Do you own a business that is partially financed through a line-of-credit or loan from a bank? Or are you an entrepreneur whose new business venture is taking off and you need access to capital from creditors or outside investors to maintain your upward momentum? If so, chances are good that you have been asked to provide company financial statements to creditors or investors, or you will be required to do so very soon.
Third parties can require different levels of assurance from your financial statements. The required level of assurance will depend on the size of your company, the dollar amount of the loan/investment and the amount of risk perceived by the third party. The different types of financial statements are described below, including one new option that might be a good fit for some companies.
Internally Prepared – you generate financial statements from your internal accounting software program. This is the easiest and cheapest option because you do not need assistance from a CPA, but these financial statements are generally considered the least reliable by creditors/investors.
Compilation – a CPA assists management in presenting the financial statements and provides a written report but offers no opinion or assurance regarding the reliability of the information presented. The CPA need not be independent of the company, but a lack of independence must be disclosed in the report. A compilation is less involved and less expensive than a review or audit. The creditor/investor typically prefers this option to internally prepared statements because they know that a CPA helped to prepare the statements or at least looked at the numbers.
Preparation – this is a newly available option that is similar to a compilation in that a CPA assists management, but there is no requirement for the CPA to issue a report or to consider or disclose whether they are independent of the company. Because this option is still new, it is unknown how accepting third parties will be of this alternative, but reduced compliance requirements are expected to result in lower costs to the business owner.
Review – a CPA (must be independent) performs inquiries and analytical procedures and provides limited assurance that there are no material changes that must be made to the financial statements. Reviews are more involved and costly than a compilation but less so than an audit.
Audit – a CPA (must be independent) obtains an understanding of the company’s internal control, assesses risks and performs testing in order to issue an opinion regarding whether the financial statements are fairly presented. Banks will often require audited financial statements for larger loans to help mitigate the increased risk. Because of the extensive work necessary to be able to provide the required assurances, a financial statement audit is the most time-consuming and costly of these options.

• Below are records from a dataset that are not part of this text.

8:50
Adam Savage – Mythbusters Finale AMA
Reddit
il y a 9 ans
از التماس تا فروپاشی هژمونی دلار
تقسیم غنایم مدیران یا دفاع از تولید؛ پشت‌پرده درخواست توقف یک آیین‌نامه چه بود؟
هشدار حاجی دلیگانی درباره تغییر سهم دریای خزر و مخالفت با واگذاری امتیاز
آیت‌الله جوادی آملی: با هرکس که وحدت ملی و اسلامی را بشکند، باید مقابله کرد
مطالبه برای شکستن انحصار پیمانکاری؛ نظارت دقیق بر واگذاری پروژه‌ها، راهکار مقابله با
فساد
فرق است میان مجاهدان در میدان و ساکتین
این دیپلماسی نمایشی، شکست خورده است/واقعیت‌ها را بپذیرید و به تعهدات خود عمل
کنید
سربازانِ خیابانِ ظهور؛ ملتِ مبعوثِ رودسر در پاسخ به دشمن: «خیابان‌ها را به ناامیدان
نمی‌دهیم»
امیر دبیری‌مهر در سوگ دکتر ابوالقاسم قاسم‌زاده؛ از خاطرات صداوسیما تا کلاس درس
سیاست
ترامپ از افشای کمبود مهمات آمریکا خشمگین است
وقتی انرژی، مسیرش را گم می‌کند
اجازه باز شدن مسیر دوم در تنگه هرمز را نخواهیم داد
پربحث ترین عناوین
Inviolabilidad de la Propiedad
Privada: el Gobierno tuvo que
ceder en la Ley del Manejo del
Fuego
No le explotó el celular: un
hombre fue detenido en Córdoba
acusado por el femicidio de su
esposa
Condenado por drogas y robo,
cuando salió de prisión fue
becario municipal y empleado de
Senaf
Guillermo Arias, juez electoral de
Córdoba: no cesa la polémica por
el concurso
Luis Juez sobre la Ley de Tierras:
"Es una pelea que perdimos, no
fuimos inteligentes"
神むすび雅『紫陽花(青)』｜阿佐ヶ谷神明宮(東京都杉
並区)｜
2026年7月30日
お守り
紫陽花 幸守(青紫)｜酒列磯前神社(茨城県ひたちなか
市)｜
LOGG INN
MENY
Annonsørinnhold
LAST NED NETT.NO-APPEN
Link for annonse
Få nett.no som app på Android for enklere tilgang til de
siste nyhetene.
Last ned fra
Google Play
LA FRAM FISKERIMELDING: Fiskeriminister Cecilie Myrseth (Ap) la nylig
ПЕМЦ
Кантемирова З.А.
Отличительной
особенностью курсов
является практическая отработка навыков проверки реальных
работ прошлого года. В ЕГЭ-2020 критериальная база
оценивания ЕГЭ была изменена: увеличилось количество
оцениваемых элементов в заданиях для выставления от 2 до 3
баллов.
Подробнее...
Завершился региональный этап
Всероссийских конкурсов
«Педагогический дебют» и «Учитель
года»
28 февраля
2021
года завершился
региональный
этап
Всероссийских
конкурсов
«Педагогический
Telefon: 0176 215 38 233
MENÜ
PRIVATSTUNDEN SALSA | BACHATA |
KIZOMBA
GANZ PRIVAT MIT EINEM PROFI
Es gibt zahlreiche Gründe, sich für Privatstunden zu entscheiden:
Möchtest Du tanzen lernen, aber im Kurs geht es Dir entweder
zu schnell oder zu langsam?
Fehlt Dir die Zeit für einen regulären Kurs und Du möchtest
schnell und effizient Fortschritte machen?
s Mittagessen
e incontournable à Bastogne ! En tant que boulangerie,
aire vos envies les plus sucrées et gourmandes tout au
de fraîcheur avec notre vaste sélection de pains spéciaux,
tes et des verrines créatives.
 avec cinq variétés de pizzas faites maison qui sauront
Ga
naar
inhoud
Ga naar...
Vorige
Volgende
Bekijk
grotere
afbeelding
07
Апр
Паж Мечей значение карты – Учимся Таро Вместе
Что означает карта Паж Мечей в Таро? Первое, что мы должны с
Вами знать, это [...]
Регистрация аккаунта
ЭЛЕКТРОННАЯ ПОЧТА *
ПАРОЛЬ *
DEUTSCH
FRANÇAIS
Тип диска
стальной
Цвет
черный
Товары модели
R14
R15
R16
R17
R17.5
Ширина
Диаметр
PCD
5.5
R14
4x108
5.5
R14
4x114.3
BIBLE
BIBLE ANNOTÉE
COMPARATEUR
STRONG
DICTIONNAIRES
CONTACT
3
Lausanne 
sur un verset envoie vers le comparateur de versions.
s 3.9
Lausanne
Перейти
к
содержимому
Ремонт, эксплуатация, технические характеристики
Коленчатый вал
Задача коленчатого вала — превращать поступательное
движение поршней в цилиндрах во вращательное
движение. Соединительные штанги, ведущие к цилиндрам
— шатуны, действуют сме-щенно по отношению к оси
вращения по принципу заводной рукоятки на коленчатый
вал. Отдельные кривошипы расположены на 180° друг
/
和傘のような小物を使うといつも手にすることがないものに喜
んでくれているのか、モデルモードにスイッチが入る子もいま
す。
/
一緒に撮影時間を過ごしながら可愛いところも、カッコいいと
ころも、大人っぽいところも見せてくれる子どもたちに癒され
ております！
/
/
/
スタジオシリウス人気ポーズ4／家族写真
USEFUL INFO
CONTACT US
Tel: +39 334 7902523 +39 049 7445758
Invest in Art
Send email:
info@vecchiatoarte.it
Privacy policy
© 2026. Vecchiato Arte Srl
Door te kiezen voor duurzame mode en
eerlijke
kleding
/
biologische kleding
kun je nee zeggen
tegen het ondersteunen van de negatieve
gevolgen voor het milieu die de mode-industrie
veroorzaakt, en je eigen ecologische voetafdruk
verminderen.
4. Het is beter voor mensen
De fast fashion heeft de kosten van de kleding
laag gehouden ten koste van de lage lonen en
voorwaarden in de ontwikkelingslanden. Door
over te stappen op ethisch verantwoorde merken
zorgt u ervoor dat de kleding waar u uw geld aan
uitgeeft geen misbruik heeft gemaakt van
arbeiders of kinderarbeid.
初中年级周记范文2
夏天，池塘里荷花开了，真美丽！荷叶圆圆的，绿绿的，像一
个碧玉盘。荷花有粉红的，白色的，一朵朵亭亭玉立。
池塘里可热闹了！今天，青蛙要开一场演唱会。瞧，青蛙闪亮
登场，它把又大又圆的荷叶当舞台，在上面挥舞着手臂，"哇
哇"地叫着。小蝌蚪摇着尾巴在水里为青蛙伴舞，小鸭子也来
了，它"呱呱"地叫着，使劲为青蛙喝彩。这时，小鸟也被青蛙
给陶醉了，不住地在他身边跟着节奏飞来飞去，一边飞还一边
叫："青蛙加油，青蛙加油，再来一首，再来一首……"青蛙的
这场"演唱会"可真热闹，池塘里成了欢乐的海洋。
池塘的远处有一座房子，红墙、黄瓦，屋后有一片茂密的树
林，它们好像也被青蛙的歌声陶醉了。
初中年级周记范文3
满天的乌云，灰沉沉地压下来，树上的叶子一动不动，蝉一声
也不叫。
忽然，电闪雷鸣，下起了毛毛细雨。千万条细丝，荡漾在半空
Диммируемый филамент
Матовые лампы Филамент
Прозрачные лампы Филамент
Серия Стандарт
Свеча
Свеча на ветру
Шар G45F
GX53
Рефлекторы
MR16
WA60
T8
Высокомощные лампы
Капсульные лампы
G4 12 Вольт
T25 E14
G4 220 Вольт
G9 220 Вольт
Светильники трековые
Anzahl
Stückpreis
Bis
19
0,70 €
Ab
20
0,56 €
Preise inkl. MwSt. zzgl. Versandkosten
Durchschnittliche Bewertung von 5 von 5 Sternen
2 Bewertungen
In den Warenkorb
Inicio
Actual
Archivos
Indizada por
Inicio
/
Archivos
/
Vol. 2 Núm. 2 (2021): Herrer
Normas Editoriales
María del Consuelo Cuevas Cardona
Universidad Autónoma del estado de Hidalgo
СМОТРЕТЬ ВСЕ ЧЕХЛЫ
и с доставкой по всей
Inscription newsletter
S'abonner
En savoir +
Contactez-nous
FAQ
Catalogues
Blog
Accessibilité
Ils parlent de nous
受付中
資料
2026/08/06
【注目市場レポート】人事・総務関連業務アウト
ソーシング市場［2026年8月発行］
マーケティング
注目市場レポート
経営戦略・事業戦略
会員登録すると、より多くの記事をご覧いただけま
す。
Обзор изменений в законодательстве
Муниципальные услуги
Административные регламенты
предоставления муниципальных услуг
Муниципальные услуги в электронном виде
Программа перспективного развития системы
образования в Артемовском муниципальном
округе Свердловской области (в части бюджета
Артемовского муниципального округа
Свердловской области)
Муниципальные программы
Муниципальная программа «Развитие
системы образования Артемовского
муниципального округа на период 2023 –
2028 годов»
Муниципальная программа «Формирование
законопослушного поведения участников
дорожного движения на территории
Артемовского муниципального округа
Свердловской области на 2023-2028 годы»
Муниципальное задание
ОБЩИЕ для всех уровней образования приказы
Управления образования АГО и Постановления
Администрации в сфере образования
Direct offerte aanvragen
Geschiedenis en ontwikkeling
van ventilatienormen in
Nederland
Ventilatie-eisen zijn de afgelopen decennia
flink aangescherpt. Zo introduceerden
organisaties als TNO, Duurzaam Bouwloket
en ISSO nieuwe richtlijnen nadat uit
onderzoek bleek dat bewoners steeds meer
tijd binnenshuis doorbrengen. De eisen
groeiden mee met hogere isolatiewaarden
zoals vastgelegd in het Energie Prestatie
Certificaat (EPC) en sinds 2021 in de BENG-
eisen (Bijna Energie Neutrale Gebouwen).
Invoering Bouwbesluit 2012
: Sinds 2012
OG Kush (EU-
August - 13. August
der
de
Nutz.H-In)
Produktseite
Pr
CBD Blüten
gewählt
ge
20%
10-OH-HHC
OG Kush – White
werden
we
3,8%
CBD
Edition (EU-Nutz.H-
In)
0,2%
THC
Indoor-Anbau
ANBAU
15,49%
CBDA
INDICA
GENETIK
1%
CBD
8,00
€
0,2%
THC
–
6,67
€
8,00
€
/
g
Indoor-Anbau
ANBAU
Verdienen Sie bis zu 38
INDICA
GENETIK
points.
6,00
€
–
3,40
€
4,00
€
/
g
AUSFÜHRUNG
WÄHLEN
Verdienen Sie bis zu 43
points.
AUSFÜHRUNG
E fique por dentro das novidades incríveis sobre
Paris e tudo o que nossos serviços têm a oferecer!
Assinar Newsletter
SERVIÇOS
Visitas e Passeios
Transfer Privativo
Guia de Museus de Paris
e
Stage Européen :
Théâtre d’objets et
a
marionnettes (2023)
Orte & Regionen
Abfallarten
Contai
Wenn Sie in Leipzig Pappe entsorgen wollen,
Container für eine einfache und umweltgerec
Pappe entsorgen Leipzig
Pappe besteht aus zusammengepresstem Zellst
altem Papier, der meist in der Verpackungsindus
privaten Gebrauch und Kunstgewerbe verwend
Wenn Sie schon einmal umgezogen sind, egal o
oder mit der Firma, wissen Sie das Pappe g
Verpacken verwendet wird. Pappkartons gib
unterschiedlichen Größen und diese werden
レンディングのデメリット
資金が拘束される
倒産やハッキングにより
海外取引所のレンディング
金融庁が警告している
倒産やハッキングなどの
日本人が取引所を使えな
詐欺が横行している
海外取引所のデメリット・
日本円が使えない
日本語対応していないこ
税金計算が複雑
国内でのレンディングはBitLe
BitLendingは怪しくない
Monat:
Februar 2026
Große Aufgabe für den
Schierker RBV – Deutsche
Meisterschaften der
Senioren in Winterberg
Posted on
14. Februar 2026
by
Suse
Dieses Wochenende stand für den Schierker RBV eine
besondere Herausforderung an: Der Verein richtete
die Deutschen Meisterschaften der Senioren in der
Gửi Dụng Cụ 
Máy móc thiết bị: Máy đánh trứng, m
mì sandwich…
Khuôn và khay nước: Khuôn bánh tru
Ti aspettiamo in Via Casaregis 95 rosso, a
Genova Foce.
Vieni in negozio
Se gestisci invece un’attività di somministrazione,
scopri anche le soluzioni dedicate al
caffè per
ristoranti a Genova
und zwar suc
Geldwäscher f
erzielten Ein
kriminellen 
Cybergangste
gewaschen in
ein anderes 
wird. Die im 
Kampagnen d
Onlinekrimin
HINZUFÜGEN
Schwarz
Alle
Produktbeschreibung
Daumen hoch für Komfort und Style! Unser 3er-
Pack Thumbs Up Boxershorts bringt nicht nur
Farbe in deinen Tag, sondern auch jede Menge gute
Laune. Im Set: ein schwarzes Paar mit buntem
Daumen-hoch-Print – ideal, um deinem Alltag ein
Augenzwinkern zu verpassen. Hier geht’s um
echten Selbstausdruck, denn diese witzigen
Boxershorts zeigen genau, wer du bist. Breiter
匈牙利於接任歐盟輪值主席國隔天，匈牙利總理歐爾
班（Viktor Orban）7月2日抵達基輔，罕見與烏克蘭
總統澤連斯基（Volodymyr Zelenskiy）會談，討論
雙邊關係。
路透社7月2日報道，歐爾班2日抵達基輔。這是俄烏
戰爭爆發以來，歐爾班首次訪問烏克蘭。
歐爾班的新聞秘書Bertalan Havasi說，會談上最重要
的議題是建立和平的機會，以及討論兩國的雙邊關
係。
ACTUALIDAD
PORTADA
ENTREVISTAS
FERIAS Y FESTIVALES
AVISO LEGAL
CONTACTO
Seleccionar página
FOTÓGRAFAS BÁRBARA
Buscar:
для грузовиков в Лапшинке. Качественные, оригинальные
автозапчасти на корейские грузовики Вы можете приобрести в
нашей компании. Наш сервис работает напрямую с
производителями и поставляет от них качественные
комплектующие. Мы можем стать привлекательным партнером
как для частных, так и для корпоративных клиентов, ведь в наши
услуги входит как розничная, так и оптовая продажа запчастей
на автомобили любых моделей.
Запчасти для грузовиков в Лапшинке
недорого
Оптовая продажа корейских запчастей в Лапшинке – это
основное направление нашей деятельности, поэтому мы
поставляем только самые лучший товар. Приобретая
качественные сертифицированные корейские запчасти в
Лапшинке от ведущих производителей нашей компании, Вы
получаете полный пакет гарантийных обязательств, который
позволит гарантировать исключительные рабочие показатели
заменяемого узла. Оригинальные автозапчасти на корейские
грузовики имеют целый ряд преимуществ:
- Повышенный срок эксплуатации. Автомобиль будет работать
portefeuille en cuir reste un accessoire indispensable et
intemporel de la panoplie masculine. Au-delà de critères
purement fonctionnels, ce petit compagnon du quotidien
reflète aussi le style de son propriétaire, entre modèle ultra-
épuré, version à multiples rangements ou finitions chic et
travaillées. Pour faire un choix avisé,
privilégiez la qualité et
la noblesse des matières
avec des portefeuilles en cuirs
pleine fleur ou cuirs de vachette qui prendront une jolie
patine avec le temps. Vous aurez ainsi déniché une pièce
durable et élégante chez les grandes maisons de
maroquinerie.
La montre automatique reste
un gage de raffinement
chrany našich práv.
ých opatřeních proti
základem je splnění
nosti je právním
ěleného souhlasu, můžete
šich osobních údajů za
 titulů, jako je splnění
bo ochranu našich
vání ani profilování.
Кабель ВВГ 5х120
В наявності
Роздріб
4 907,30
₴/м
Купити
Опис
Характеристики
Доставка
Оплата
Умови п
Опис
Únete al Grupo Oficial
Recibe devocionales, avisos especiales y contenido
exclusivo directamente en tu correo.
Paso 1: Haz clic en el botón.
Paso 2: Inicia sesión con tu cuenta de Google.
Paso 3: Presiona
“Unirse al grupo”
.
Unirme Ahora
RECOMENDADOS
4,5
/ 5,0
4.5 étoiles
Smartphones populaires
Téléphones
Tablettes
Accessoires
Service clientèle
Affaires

For a more thorough breakdown of the differences between compilations, reviews and audits, check out this comparative overview from the American Institute of CPAs: Comparative Overview
It is important for business owners to be familiar with the different types of financial statements and to clearly understand the needs of third parties. If your company already has a financial statement requirement, you may be able to reduce your costs by reaching out to your creditors/investors to see if they would be willing to accept one of the lower levels of assurance.